A literary reminder of slavery's evil
by Robert Fulford

(The National Post, 24 November 2018)

On the first page of Washington Black, the novel that won the $100,000 Giller Prize for Esi Edugyan this week, the reader is plunged into the horror and sadism of the American slave system. We meet an 11-year-old boy, sometimes called Wash, who will be the narrator of the whole story.

Wash was born into slavery and knows nothing of the world except what he can learn by listening to the people around him, including Big Kit, a motherly woman who teaches him the rules of the slave system. He's apparently motherless and fatherless, and without an identity. It's as if he has been dropped into a strange world from another planet. He has no past to provide perspective, but it turns out that he has intelligence, talent and a certain innocent kind of shrewdness.

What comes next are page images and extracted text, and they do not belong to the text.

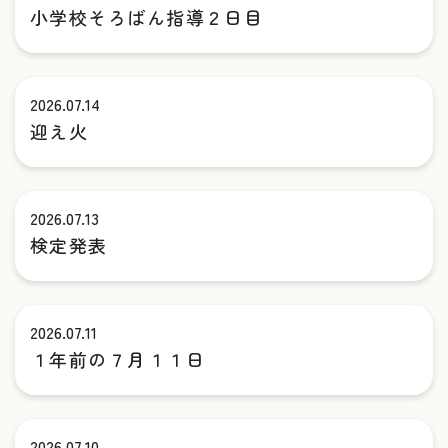
小学校そろばん指導２日目
2026.07.14
迎え火
2026.07.13
検定発表
2026.07.11
１年前の７月１１日
2026.07.10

He learns that there is a master, his master, the cruel Erasmus Wilde, owner of the Faith sugar plantation in Barbados and also owner of most of the people who live there. Wash will be beaten or killed if he fails to obey immediately the master or his senior slaves. He understands that he has no value in white eyes beyond the functions he's ordered to perform. The whites hand him around like a wheelbarrow to be borrowed and then returned.

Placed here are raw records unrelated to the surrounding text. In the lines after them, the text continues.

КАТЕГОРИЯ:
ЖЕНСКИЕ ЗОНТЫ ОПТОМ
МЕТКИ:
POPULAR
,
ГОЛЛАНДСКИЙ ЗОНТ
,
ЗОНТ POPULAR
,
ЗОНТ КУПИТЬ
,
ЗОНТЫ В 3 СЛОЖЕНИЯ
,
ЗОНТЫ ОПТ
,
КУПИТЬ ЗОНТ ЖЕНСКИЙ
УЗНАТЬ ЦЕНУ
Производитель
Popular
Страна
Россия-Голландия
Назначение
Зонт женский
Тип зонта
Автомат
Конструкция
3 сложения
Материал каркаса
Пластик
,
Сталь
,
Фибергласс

Edugyan, obviously a writer of great imagination, gives Wash a totally convincing inner voice. We don't doubt that he's mastered enough vocabulary to express the truth of his changing situation. This counts, because Washington Black is a historical novel and an adventure tale. It needs a hero we will care about as we follow his adventures.

Wash is perfect. He's instantly lovable and astonishingly clever; no one can avoid caring about him. As the boy grows to a young man, he escapes from slavery, eludes a professional slave catcher, travels to the Arctic, lives in Nova Scotia, moves to London. Of course we sympathize with him. So much has happened to him, so much humiliation has been heaped upon him, that we yearn to see things go well for him.

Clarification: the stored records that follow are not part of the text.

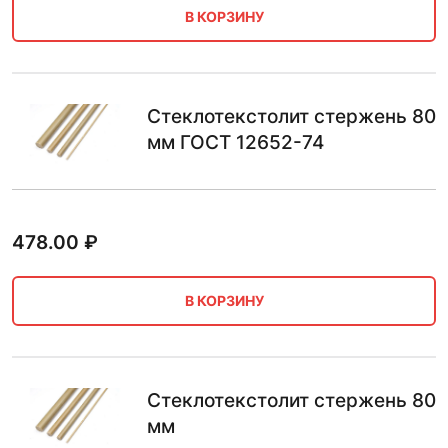
В КОРЗИНУ
Стеклотекстолит стержень 80
мм ГОСТ 12652-74
478.00
₽
В КОРЗИНУ
Стеклотекстолит стержень 80
мм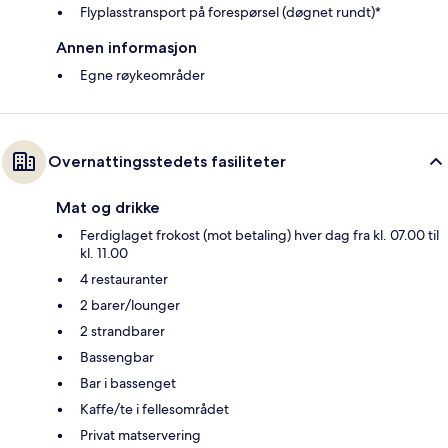
Flyplasstransport på forespørsel (døgnet rundt)*
Annen informasjon
Egne røykeområder
Overnattingsstedets fasiliteter
Mat og drikke
Ferdiglaget frokost (mot betaling) hver dag fra kl. 07.00 til
kl. 11.00
4 restauranter
2 barer/lounger
2 strandbarer
Bassengbar
Bar i bassenget
Kaffe/te i fellesområdet
Privat matservering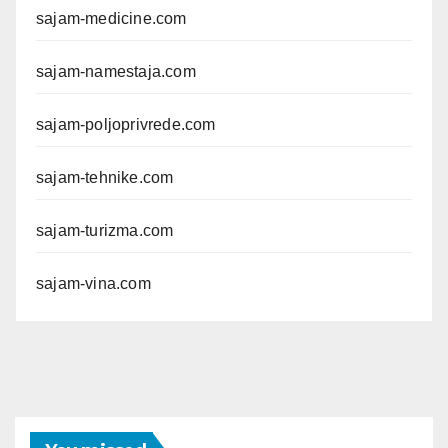
sajam-medicine.com
sajam-namestaja.com
sajam-poljoprivrede.com
sajam-tehnike.com
sajam-turizma.com
sajam-vina.com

He describes his life at one point: "Though I did not know it then, I had begun the months of my long desolation. I became a boy without identity, a walking shadow, a boy with a scientific turn of mind, running, always running from the dimmest of shadows." He knew that a notorious slave catcher, a bounty man, was after him.

We will likely remember the slavery section better than anything else in the novel. Edugyan's account of it and its endless cruelty before the American Civil War re-awakens the reader to one of the unforgettable crimes of history. But in the 21st century slavery is not by any means dead. In several countries, slaves are working in mines and factories, as captured prisoners yearning for freedom. Organizations around the world campaign against this ugly truth, but slavery nevertheless persists. A current biography of the great Frederick Douglass -- an escaped slave who became the world's most articulate abolitionist -- is receiving excited reviews, perhaps from critics who know that someone of Douglass's ability is sorely needed at this moment.

Consider this: "By donating to Free the Slaves, you liberate people from bondage, and you put traffickers in jail. Our front-line activists guide police to farms, factories and mines on raids that liberate the enslaved and arrest slaveholders."

That's from an appeal for donations to Free the Slaves. It was published on Nov. 20, 2018.